** Exercise inputs follows **

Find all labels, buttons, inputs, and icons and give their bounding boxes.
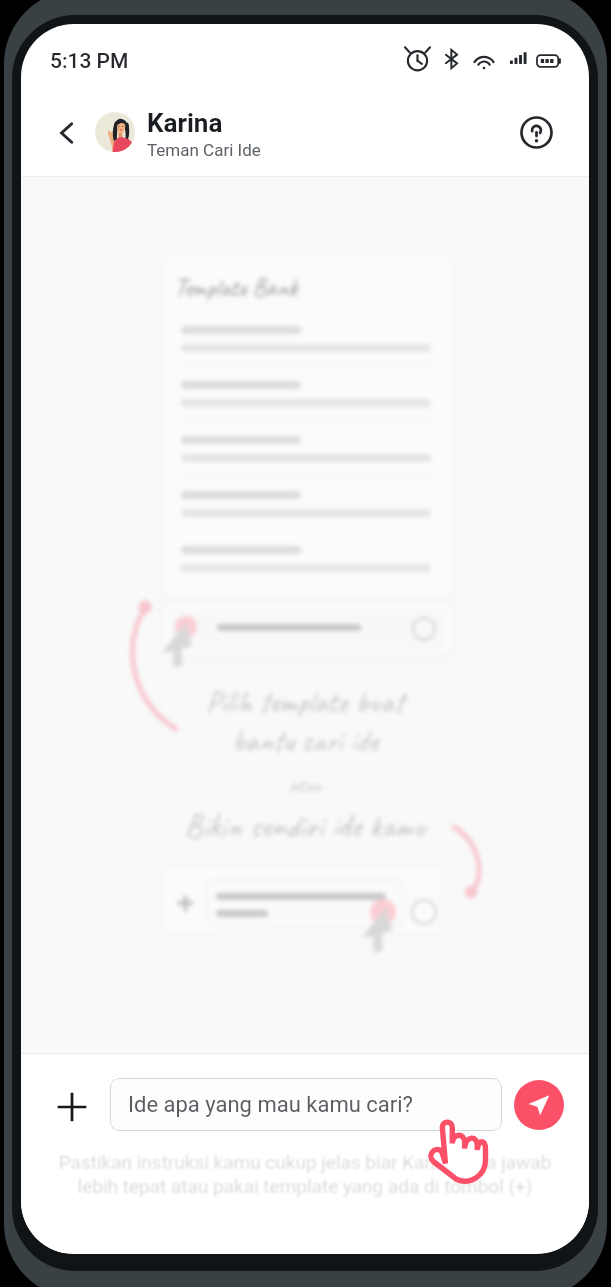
staticText: Pastikan instruksi kamu cukup jelas biar… <box>21 1151 589 1198</box>
button[interactable]: Send <box>514 1080 564 1130</box>
staticText: 5:13 PM <box>50 49 129 74</box>
button[interactable]: Back <box>48 115 84 151</box>
staticText: Bikin sendiri ide kamu <box>21 805 589 847</box>
button[interactable]: Ide apa yang mau kamu cari? <box>110 1078 502 1131</box>
staticText: Teman Cari Ide <box>147 140 261 160</box>
button[interactable]: Help <box>515 111 557 153</box>
staticText: Pilih template buat bantu cari ide <box>21 682 589 760</box>
button[interactable]: Add <box>49 1084 94 1129</box>
staticText: Karina <box>147 108 223 138</box>
staticText: Template Bank <box>175 272 297 304</box>
staticText: Ide apa yang mau kamu cari? <box>128 1092 413 1118</box>
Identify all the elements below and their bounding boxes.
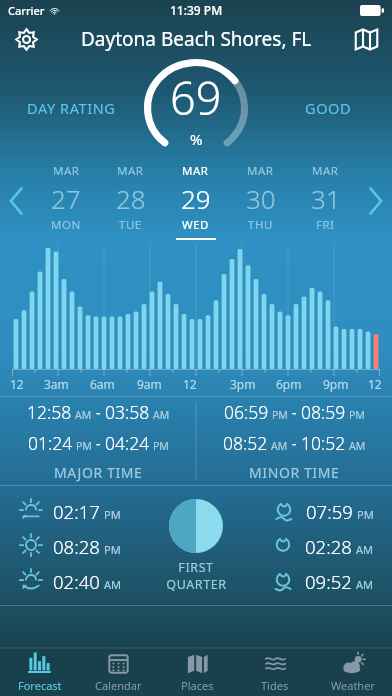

** End of Exercise inputs **

- **Goal of the exercise**: Pictures are to be left out; the records above must be repeated word for word.

- **Result of this task**:
Find all labels, buttons, inputs, and icons and give their bounding boxes.
staticText: Pastikan instruksi kamu cukup jelas biar… <box>21 1151 589 1198</box>
button[interactable]: Send <box>514 1080 564 1130</box>
staticText: 5:13 PM <box>50 49 129 74</box>
button[interactable]: Back <box>48 115 84 151</box>
staticText: Bikin sendiri ide kamu <box>21 805 589 847</box>
button[interactable]: Ide apa yang mau kamu cari? <box>110 1078 502 1131</box>
staticText: Teman Cari Ide <box>147 140 261 160</box>
button[interactable]: Help <box>515 111 557 153</box>
staticText: Pilih template buat bantu cari ide <box>21 682 589 760</box>
button[interactable]: Add <box>49 1084 94 1129</box>
staticText: Karina <box>147 108 223 138</box>
staticText: Template Bank <box>175 272 297 304</box>
staticText: Ide apa yang mau kamu cari? <box>128 1092 413 1118</box>
Identify all the elements below and their bounding boxes.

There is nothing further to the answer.